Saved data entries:
╭──

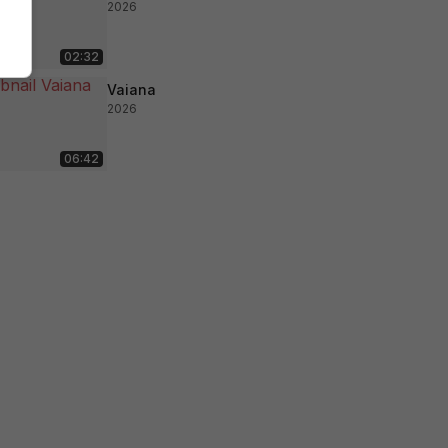
2026
02:32
Vaiana
2026
06:42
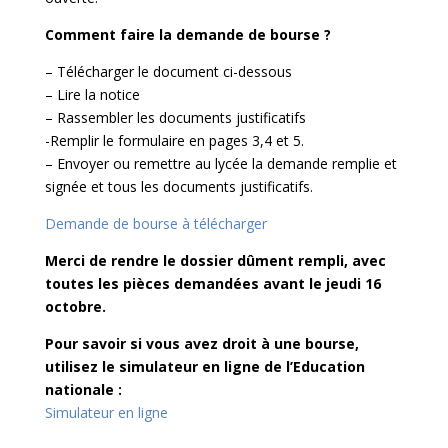
Comment faire la demande de bourse ?
– Télécharger le document ci-dessous
– Lire la notice
– Rassembler les documents justificatifs
-Remplir le formulaire en pages 3,4 et 5.
– Envoyer ou remettre au lycée la demande remplie et
signée et tous les documents justificatifs.
Demande de bourse à télécharger
Merci de rendre le dossier dûment rempli, avec
toutes les pièces demandées avant le jeudi 16
octobre.
Pour savoir si vous avez droit à une bourse,
utilisez le simulateur en ligne de l’Education
nationale :
Simulateur en ligne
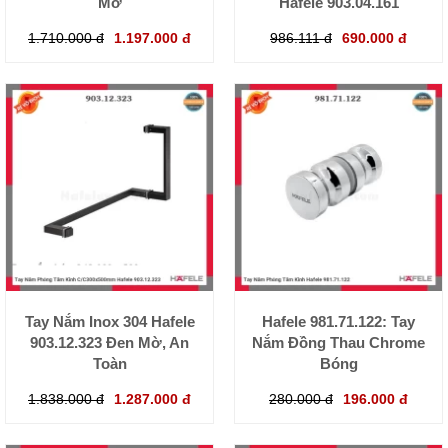
Mờ
Hafele 903.04.161
1.710.000 đ
1.197.000 đ
986.111 đ
690.000 đ
Tay Nắm Inox 304 Hafele
Hafele 981.71.122: Tay
903.12.323 Đen Mờ, An
Nắm Đồng Thau Chrome
Toàn
Bóng
1.838.000 đ
1.287.000 đ
280.000 đ
196.000 đ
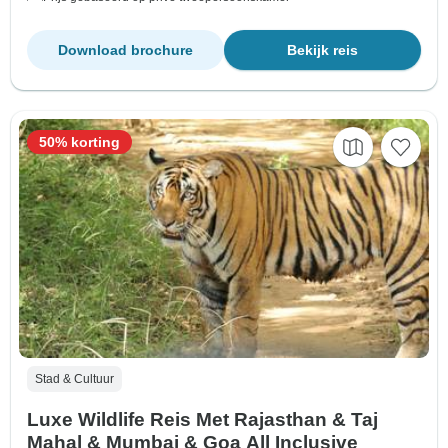
Download brochure
Bekijk reis
50% korting
Stad & Cultuur
Luxe Wildlife Reis Met Rajasthan & Taj
Mahal & Mumbai & Goa All Inclusive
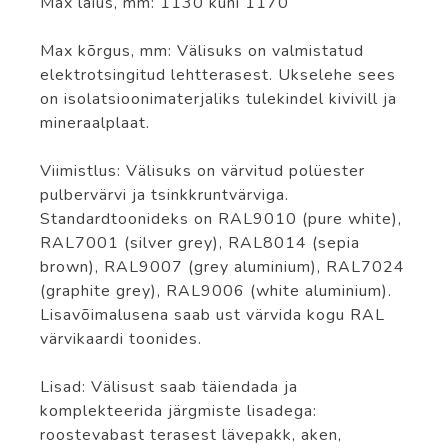
Max laius, mm: 1130 kuni 1170
Max kõrgus, mm: Välisuks on valmistatud
elektrotsingitud lehtterasest. Ukselehe sees
on isolatsioonimaterjaliks tulekindel kivivill ja
mineraalplaat.
Viimistlus: Välisuks on värvitud polüester
pulbervärvi ja tsinkkruntvärviga.
Standardtoonideks on RAL9010 (pure white),
RAL7001 (silver grey), RAL8014 (sepia
brown), RAL9007 (grey aluminium), RAL7024
(graphite grey), RAL9006 (white aluminium).
Lisavõimalusena saab ust värvida kogu RAL
värvikaardi toonides.
Lisad: Välisust saab täiendada ja
komplekteerida järgmiste lisadega:
roostevabast terasest lävepakk, aken,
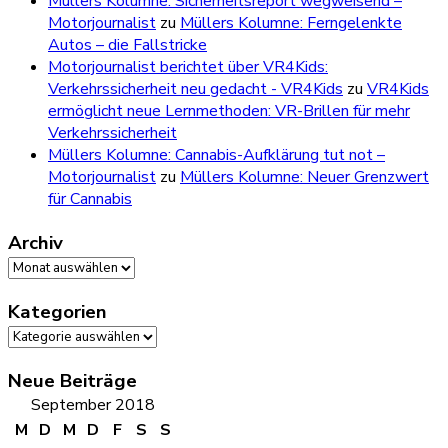
Müllers Kolumne: Sicherheitsreport wegweisend –
Motorjournalist
zu
Müllers Kolumne: Ferngelenkte
Autos – die Fallstricke
Motorjournalist berichtet über VR4Kids:
Verkehrssicherheit neu gedacht - VR4Kids
zu
VR4Kids
ermöglicht neue Lernmethoden: VR-Brillen für mehr
Verkehrssicherheit
Müllers Kolumne: Cannabis-Aufklärung tut not –
Motorjournalist
zu
Müllers Kolumne: Neuer Grenzwert
für Cannabis
Archiv
Archiv
Kategorien
Kategorien
Neue Beiträge
September 2018
M
D
M
D
F
S
S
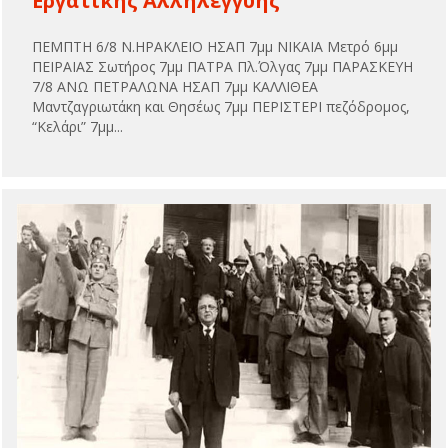
Εργατικής Αλληλεγγύης
ΠΕΜΠΤΗ 6/8 Ν.ΗΡΑΚΛΕΙΟ ΗΣΑΠ 7μμ ΝΙΚΑΙΑ Μετρό 6μμ
ΠΕΙΡΑΙΑΣ Σωτήρος 7μμ ΠΑΤΡΑ Πλ.Όλγας 7μμ ΠΑΡΑΣΚΕΥΗ
7/8 ΑΝΩ ΠΕΤΡΑΛΩΝΑ ΗΣΑΠ 7μμ ΚΑΛΛΙΘΕΑ
Μαντζαγριωτάκη και Θησέως 7μμ ΠΕΡΙΣΤΕΡΙ πεζόδρομος,
“Κελάρι” 7μμ...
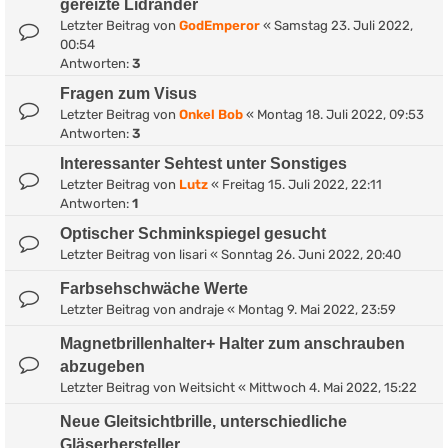
gereizte Lidränder
Letzter Beitrag von
GodEmperor
«
Samstag 23. Juli 2022,
00:54
Antworten:
3
Fragen zum Visus
Letzter Beitrag von
Onkel Bob
«
Montag 18. Juli 2022, 09:53
Antworten:
3
Interessanter Sehtest unter Sonstiges
Letzter Beitrag von
Lutz
«
Freitag 15. Juli 2022, 22:11
Antworten:
1
Optischer Schminkspiegel gesucht
Letzter Beitrag von
lisari
«
Sonntag 26. Juni 2022, 20:40
Farbsehschwäche Werte
Letzter Beitrag von
andraje
«
Montag 9. Mai 2022, 23:59
Magnetbrillenhalter+ Halter zum anschrauben
abzugeben
Letzter Beitrag von
Weitsicht
«
Mittwoch 4. Mai 2022, 15:22
Neue Gleitsichtbrille, unterschiedliche
Gläserhersteller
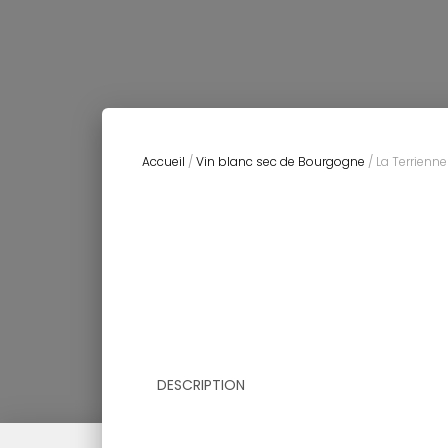
Accueil
/
Vin blanc sec de Bourgogne
/ La Terrienn
DESCRIPTION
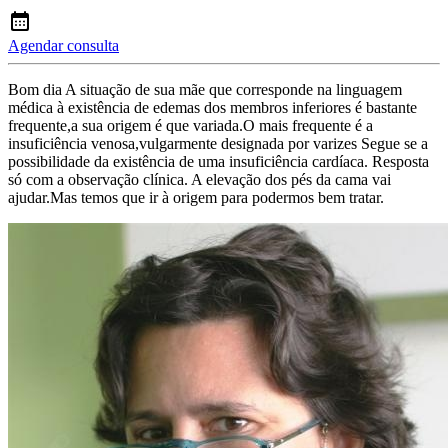
Agendar consulta
Bom dia A situação de sua mãe que corresponde na linguagem
médica à existência de edemas dos membros inferiores é bastante
frequente,a sua origem é que variada.O mais frequente é a
insuficiência venosa,vulgarmente designada por varizes Segue se a
possibilidade da existência de uma insuficiência cardíaca. Resposta
só com a observação clínica. A elevação dos pés da cama vai
ajudar.Mas temos que ir à origem para podermos bem tratar.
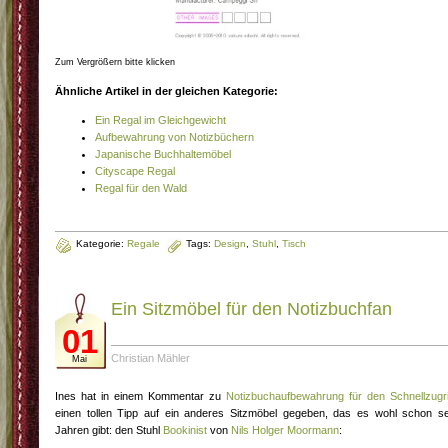
Zum Vergrößern bitte klicken
Ähnliche Artikel in der gleichen Kategorie:
Ein Regal im Gleichgewicht
Aufbewahrung von Notizbüchern
Japanische Buchhaltemöbel
Cityscape Regal
Regal für den Wald
Kategorie:
Regale
Tags:
Design
,
Stuhl
,
Tisch
Ein Sitzmöbel für den Notizbuchfan
01
Christian Mähler
Mai
Ines hat in einem Kommentar zu
Notizbuchaufbewahrung für den Schnellzugri
einen tollen Tipp auf ein anderes Sitzmöbel gegeben, das es wohl schon se
Jahren gibt: den Stuhl
Bookinist
von
Nils Holger Moormann
:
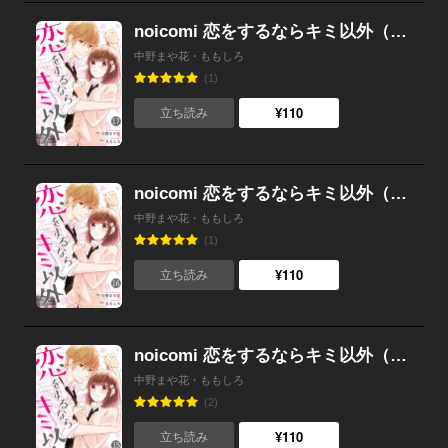
noicomi 恋をするならキミ以外（分冊版） 17話
中野まや花・ももしろ
(1)
¥110
立ち読み
noicomi 恋をするならキミ以外（分冊版） 16話
中野まや花・ももしろ
(1)
¥110
立ち読み
noicomi 恋をするならキミ以外（分冊版） 15話
中野まや花・ももしろ
(2)
¥110
立ち読み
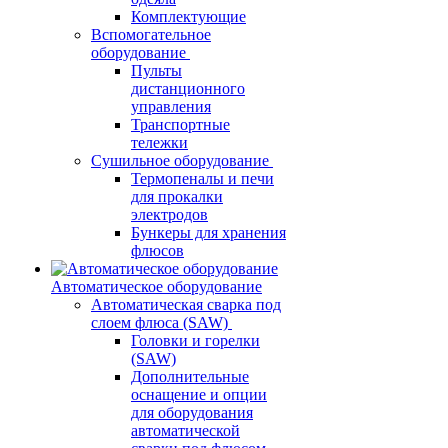
Комплектующие
Вспомогательное
оборудование
Пульты
дистанционного
управления
Транспортные
тележки
Сушильное оборудование
Термопеналы и печи
для прокалки
электродов
Бункеры для хранения
флюсов
Автоматическое оборудование
Автоматическая сварка под
слоем флюса (SAW)
Головки и горелки
(SAW)
Дополнительные
оснащение и опции
для оборудования
автоматической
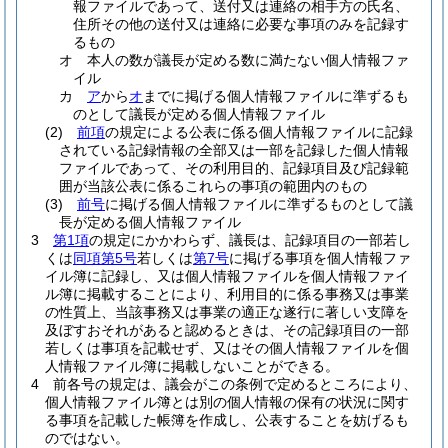
報ファイルであって、送付又は連絡の相手方の氏名、
住所その他の送付又は連絡に必要な事項のみを記録す
るもの
オ
本人の数が議長が定める数に満たない個人情報ファ
イル
カ
ア
から
オ
までに掲げる個人情報ファイルに準ずるも
のとして議長が定める個人情報ファイル
(2)
前項
の規定による公表に係る個人情報ファイルに記録
されている記録情報の全部又は一部を記録した個人情報
ファイルであって、その利用目的、記録項目及び記録範
囲が当該公表に係るこれらの事項の範囲内のもの
(3)
前号
に掲げる個人情報ファイルに準ずるものとして議
長が定める個人情報ファイル
3
第1項
の規定にかかわらず、議長は、記録項目の一部若し
くは
同項第5号
若しくは
第7号
に掲げる事項を個人情報ファ
イル簿に記録し、又は個人情報ファイルを個人情報ファイ
ル簿に掲載することにより、利用目的に係る事務又は事業
の性質上、当該事務又は事業の適正な遂行に著しい支障を
及ぼすおそれがあると認めるときは、その記録項目の一部
若しくは事項を記載せず、又はその個人情報ファイルを個
人情報ファイル簿に掲載しないことができる。
4
前各号の規定は、議会がこの条例で定めるところにより、
個人情報ファイル簿とは別の個人情報の保有の状況に関す
る事項を記載した帳簿を作成し、公表することを妨げるも
のではない。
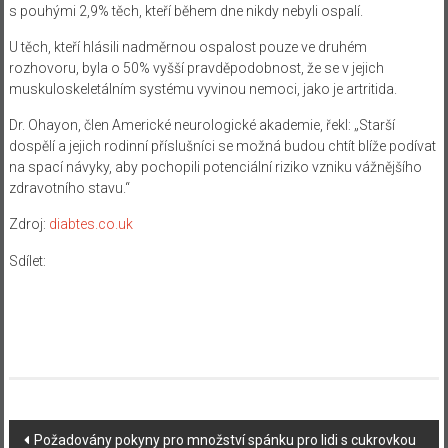
s pouhými 2,9% těch, kteří během dne nikdy nebyli ospalí.
U těch, kteří hlásili nadměrnou ospalost pouze ve druhém
rozhovoru, byla o 50% vyšší pravděpodobnost, že se v jejich
muskuloskeletálním systému vyvinou nemoci, jako je artritida.
Dr. Ohayon, člen Americké neurologické akademie, řekl: „Starší
dospělí a jejich rodinní příslušníci se možná budou chtít blíže podívat
na spací návyky, aby pochopili potenciální riziko vzniku vážnějšího
zdravotního stavu.“
Zdroj:
diabtes.co.uk
Sdílet:
Navigace
Požadovány pokyny pro množství spánku pro lidi s cukrovkou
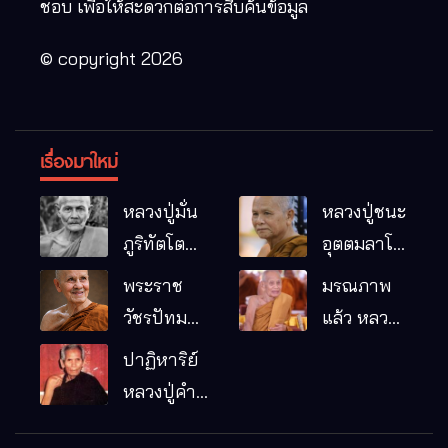
ชอบ เพื่อให้สะดวกต่อการสืบค้นข้อมูล
© copyright 2026
เรื่องมาใหม่
หลวงปู่มั่น
หลวงปู่ชนะ
ภูริทัตโต
อุตตมลาโภ
พระอริยเจ้า
วัดป่าโนน
พระราช
มรณภาพ
ผู้เป็นบิดา
หมากอื๋อ
วัชรปัทม
แล้ว หลวง
ของพระกร
อ.เมือง
คุณ (หลวง
ปู่บุญมา
ปาฏิหาริย์
รมฐาน
จ.มหาสารคาม
ปู่บัวเกตุ
คัมภีรธัมโม
หลวงปู่คำ
ปทุมสิโร)
คะนิง จุล
มรณภาพ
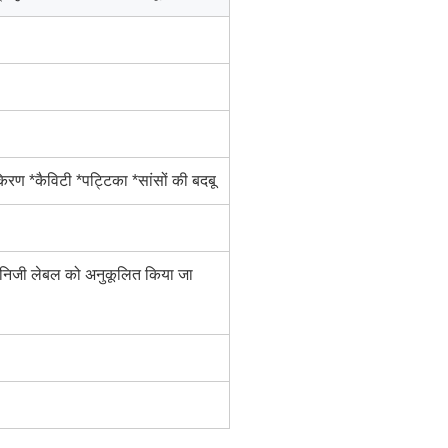
िनकिरण *कैविटी *पट्टिका *सांसों की बदबू
ें निजी लेबल को अनुकूलित किया जा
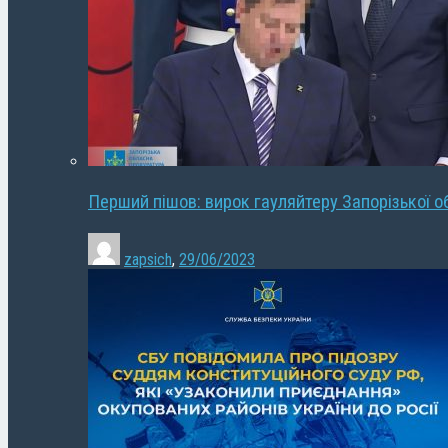
Перший пішов: вирок гауляйтеру Запорізької о
zapsich
,
29/06/2023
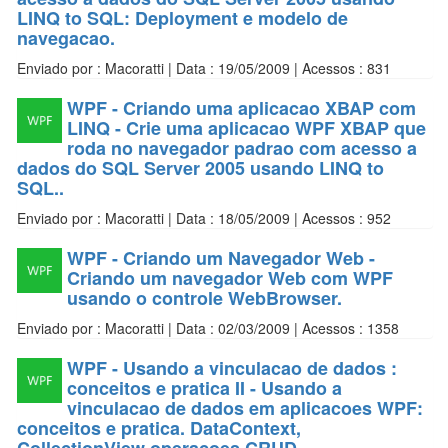
LINQ to SQL: Deployment e modelo de
navegacao.
Enviado por : Macoratti | Data : 19/05/2009 | Acessos : 831
WPF - Criando uma aplicacao XBAP com
LINQ - Crie uma aplicacao WPF XBAP que
roda no navegador padrao com acesso a
dados do SQL Server 2005 usando LINQ to
SQL..
Enviado por : Macoratti | Data : 18/05/2009 | Acessos : 952
WPF - Criando um Navegador Web -
Criando um navegador Web com WPF
usando o controle WebBrowser.
Enviado por : Macoratti | Data : 02/03/2009 | Acessos : 1358
WPF - Usando a vinculacao de dados :
conceitos e pratica II - Usando a
vinculacao de dados em aplicacoes WPF:
conceitos e pratica. DataContext,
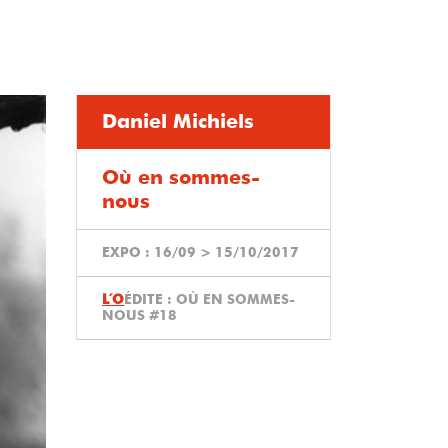
Daniel Michiels
Où en sommes-
nous
EXPO :
16/09
>
15/10/2017
ÉDITE :
OÙ EN SOMMES-
NOUS #18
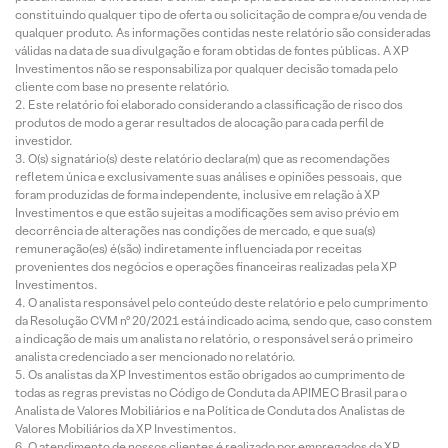
constituindo qualquer tipo de oferta ou solicitação de compra e/ou venda de
qualquer produto. As informações contidas neste relatório são consideradas
válidas na data de sua divulgação e foram obtidas de fontes públicas. A XP
Investimentos não se responsabiliza por qualquer decisão tomada pelo
cliente com base no presente relatório.
Este relatório foi elaborado considerando a classificação de risco dos
produtos de modo a gerar resultados de alocação para cada perfil de
investidor.
O(s) signatário(s) deste relatório declara(m) que as recomendações
refletem única e exclusivamente suas análises e opiniões pessoais, que
foram produzidas de forma independente, inclusive em relação à XP
Investimentos e que estão sujeitas a modificações sem aviso prévio em
decorrência de alterações nas condições de mercado, e que sua(s)
remuneração(es) é(são) indiretamente influenciada por receitas
provenientes dos negócios e operações financeiras realizadas pela XP
Investimentos.
O analista responsável pelo conteúdo deste relatório e pelo cumprimento
da Resolução CVM nº 20/2021 está indicado acima, sendo que, caso constem
a indicação de mais um analista no relatório, o responsável será o primeiro
analista credenciado a ser mencionado no relatório.
Os analistas da XP Investimentos estão obrigados ao cumprimento de
todas as regras previstas no Código de Conduta da APIMEC Brasil para o
Analista de Valores Mobiliários e na Política de Conduta dos Analistas de
Valores Mobiliários da XP Investimentos.
O atendimento de nossos clientes é realizado por empregados da XP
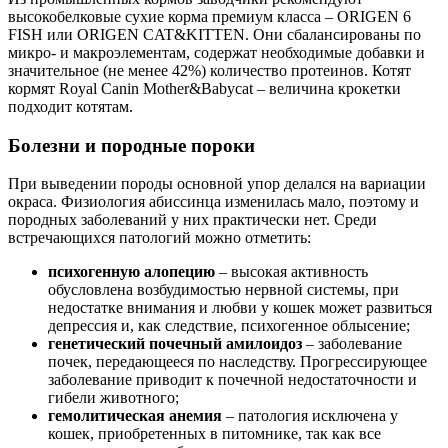
высокобелковые сухие корма премиум класса – ORIGEN 6
FISH или ORIGEN CAT&KITTEN. Они сбалансированы по
микро- и макроэлементам, содержат необходимые добавки и
значительное (не менее 42%) количество протеинов. Котят
кормят Royal Canin Mother&Babycat – величина крокетки
подходит котятам.
Болезни и породные пороки
При выведении породы основной упор делался на вариации
окраса. Физиология абиссинца изменилась мало, поэтому и
породных заболеваний у них практически нет. Среди
встречающихся патологий можно отметить:
психогенную алопецию
– высокая активность
обусловлена возбудимостью нервной системы, при
недостатке внимания и любви у кошек может развиться
депрессия и, как следствие, психогенное облысение;
генетический почечный амилоидоз
– заболевание
почек, передающееся по наследству. Прогрессирующее
заболевание приводит к почечной недостаточности и
гибели животного;
гемолитическая анемия
– патология исключена у
кошек, приобретенных в питомнике, так как все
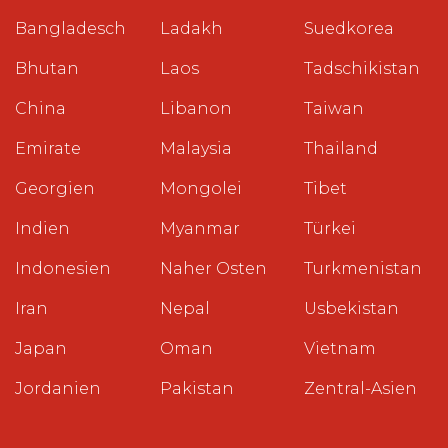
Bangladesch
Ladakh
Suedkorea
Bhutan
Laos
Tadschikistan
China
Libanon
Taiwan
Emirate
Malaysia
Thailand
Georgien
Mongolei
Tibet
Indien
Myanmar
Türkei
Indonesien
Naher Osten
Turkmenistan
Iran
Nepal
Usbekistan
Japan
Oman
Vietnam
Jordanien
Pakistan
Zentral-Asien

╰──

YOUR OBJECTIVE:
Among the lines of the data above, count those holding "qualquer" and state only the number.

ANSWER TO THIS EXERCISE:
3